Vanno bene le startup ma servirebbe una forte politica industriale e di ricerca

E alla fine ci siamo arrivati, ecco il piano di sviluppo prodotto dal governo  e basato sulle startup (che poi vorrebbe dire nuove imprese innovative). Il Ministro Passera prima dell’approvazione in Consiglio di Ministri, ne ha parlato in maniera quasi entusiasta: “le start-up benzina per l’intero paese”,  “con le start-up rilanciamo l’occupazione

Il decreto porta con sé alcune norme interessanti come la possibilità di accedere al “fondo centrale di garanzia” (200 milioni di €), incentivi all’investimento in start-up, semplificazione per avere finanziamenti privati (crowfunding), possibilità di usare le quote sociali per finanziarsi o per pagare i collaboratori, contratto di lavoro determinato agevolato, norme semplificate per chiudere la società se va male.
I provvedimenti sono benvenuti ma evitiamo i sensazionalismi: questo non basta per surrogare una crescita che non c’è oppure per sostituire la politica industriale che manca da troppo tempo (basti pensare al governo precedente che restò senza ministro dello sviluppo per 153 giorni nel 2010.

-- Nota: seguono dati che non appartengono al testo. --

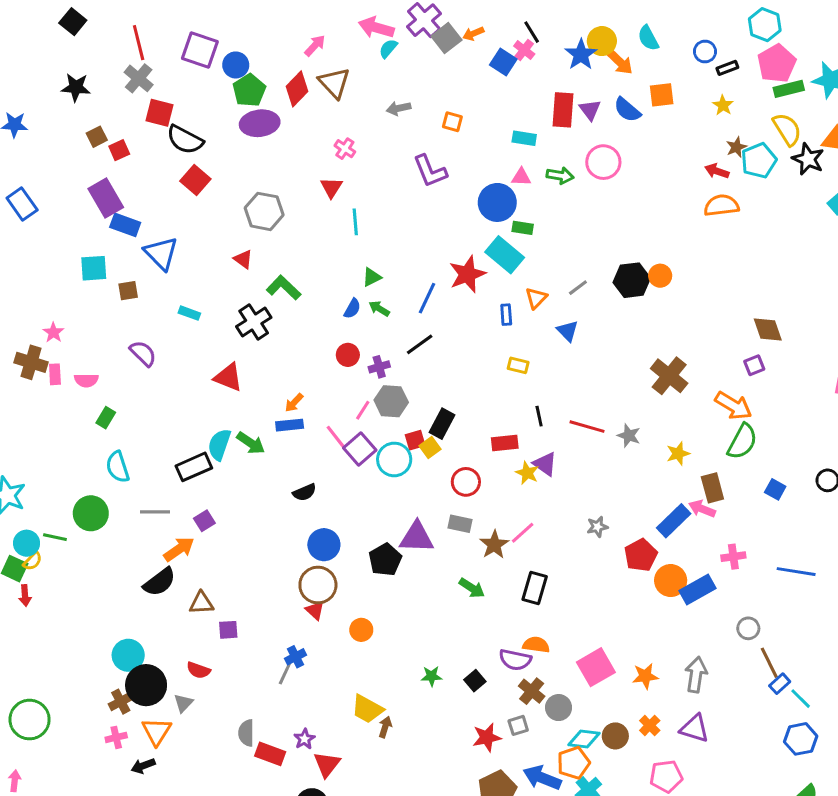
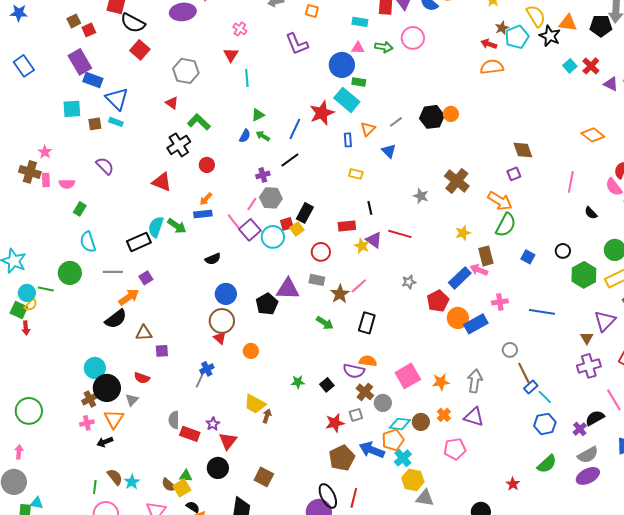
cyan rectangle: (189, 313) -> (116, 122), moved
red circle: (348, 355) -> (207, 165), moved
red line: (587, 427) -> (400, 234), moved
gray star: (629, 436) -> (421, 196), moved

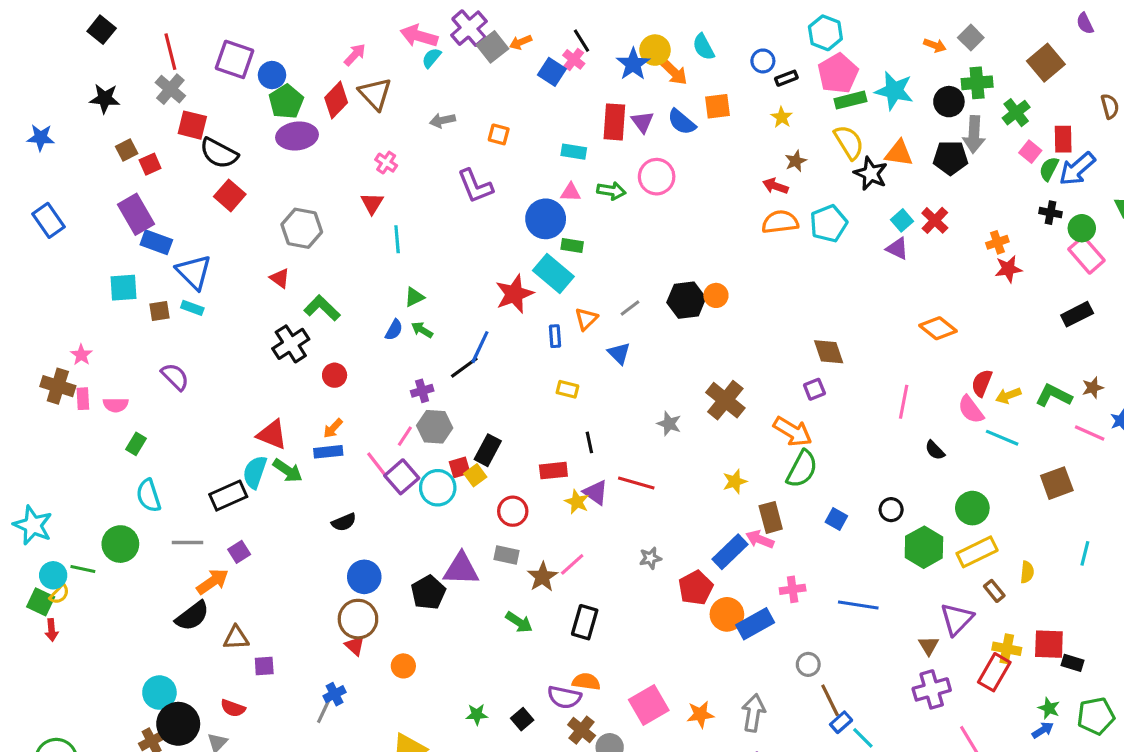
cyan pentagon: (517, 37) -> (829, 224), moved
purple triangle: (611, 84) -> (897, 249), moved
blue line: (295, 129) -> (480, 347), moved
red triangle: (162, 182) -> (272, 435), moved

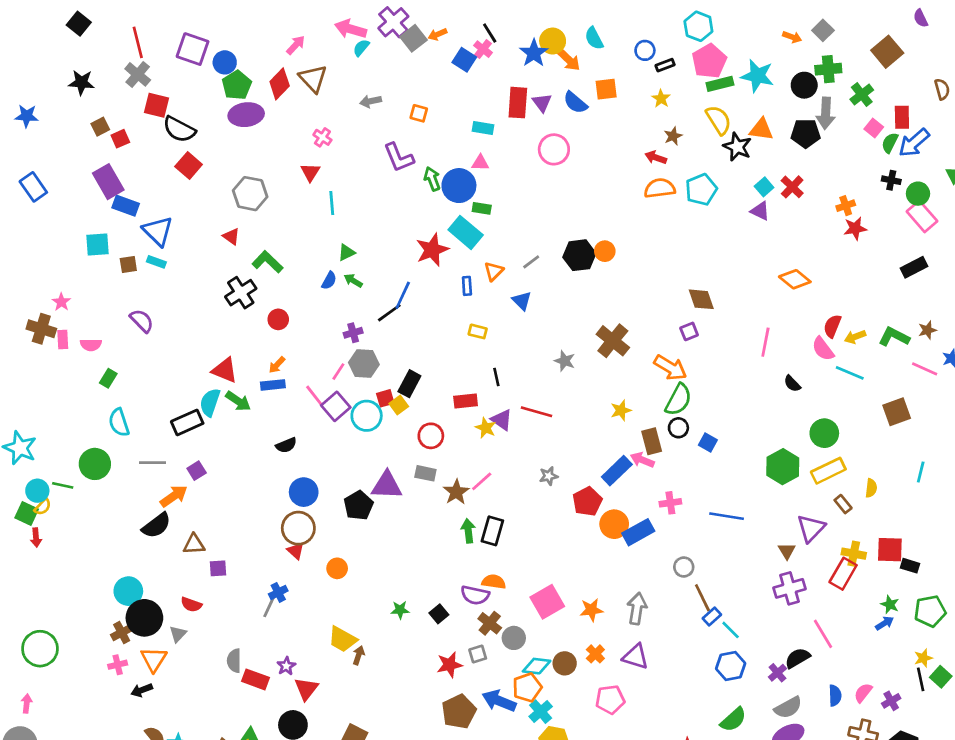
green arrow: (611, 191) -> (432, 179), moved, turned -120
black circle: (891, 510) -> (678, 428), moved
green arrow: (519, 622) -> (468, 531), moved, turned -130

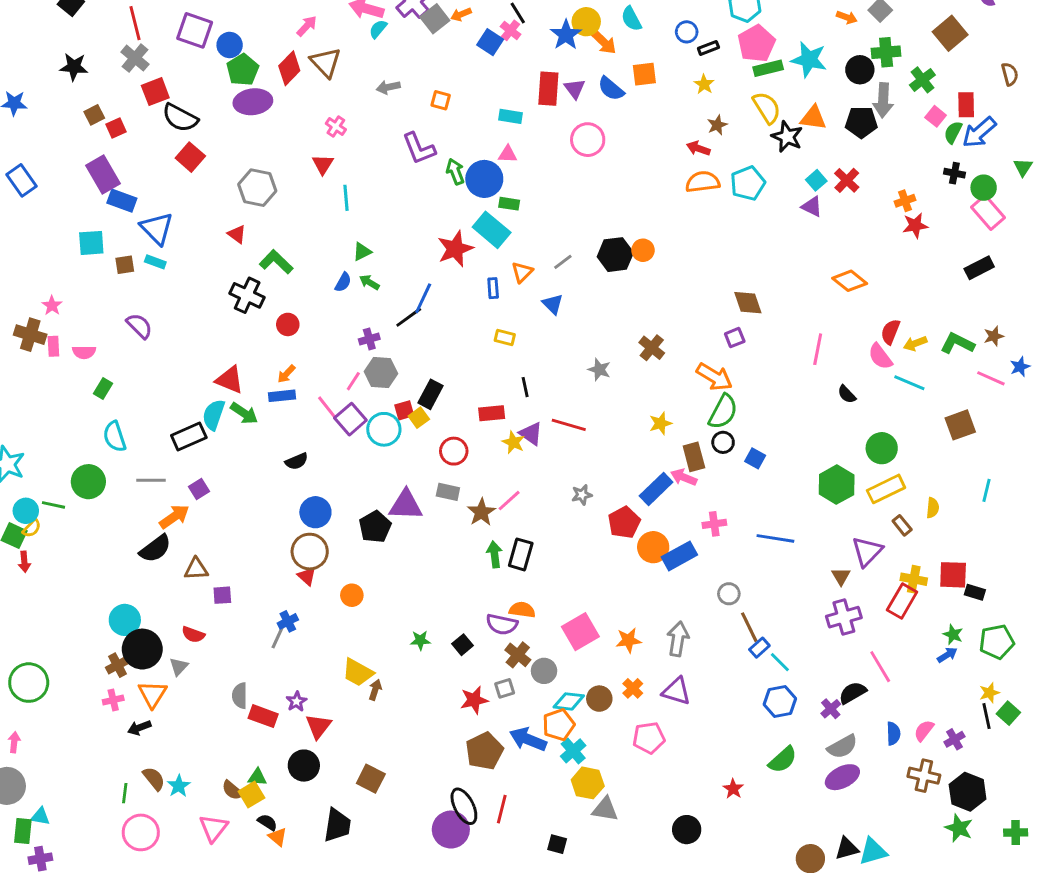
red square: (156, 105) -> (155, 92), turned -35
black cross: (241, 293) -> (247, 295), turned -32
brown cross: (613, 341) -> (652, 348), size x0.7

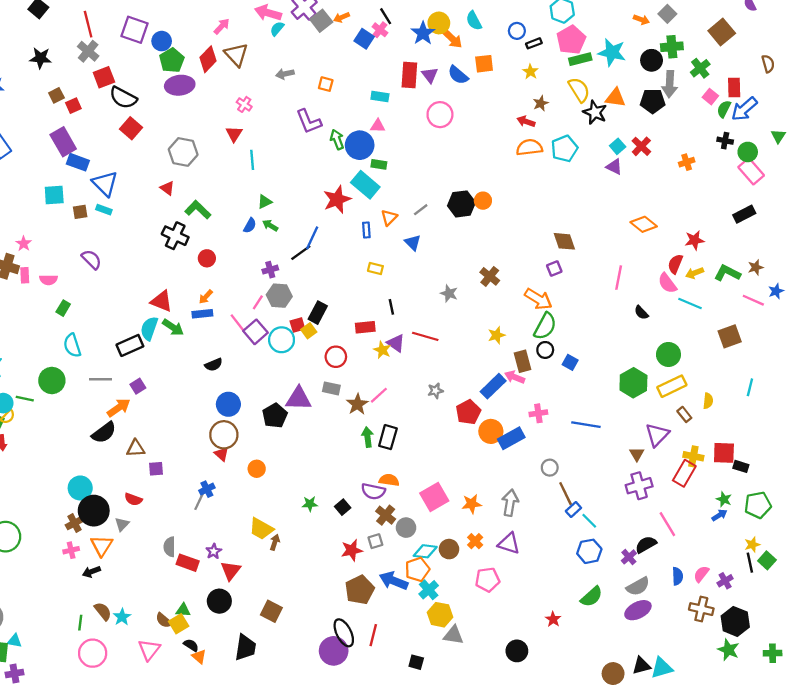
red star: (915, 225) -> (695, 240), moved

Se diamo un occhio al rapporto AIFI 2011 vediamo che negli ultimi 5 anni i finanziamenti “early stage” in Italia ammontano in media a 90 milioni di € investiti in 93 operazioni/anno (con un calo del 43% nel primo semestre 2012). Secondo una ricerca dell’Università Cattaneo-Liuc, per ogni milione di euro investito in venture capital, nei 4 anni successivi si attivano nuovi investimenti per un milione e mezzo di euro e si creano 11 nuovi posti di lavoro di alto profilo per ingegneri, sviluppatori e web designer.
Facendo un rapido conto si tratta di circa 5.000 posti di lavoro guadagnati in 5 anni. Se l’obiettivo del decreto è quello di raddoppiare le startup italiane che sono stimate in 2.500 capiamo che questa operazione non può avere grande impatto sul tasso di disoccupazione giovanile  che ad agosto era del 34,5%: quasi 600mila persone tra 15 e 24 anni sono in cerca di lavoro.
Certo l’auspicio è che tra quelle aziende innovative ci sia una nuova Cisco o una nuova Apple che faccia faville e arrivi ad impiegare decine di migliaia di persone ma con il sistema economico nazionale che è uno tra i meno dinamici in Europa è difficile che accada.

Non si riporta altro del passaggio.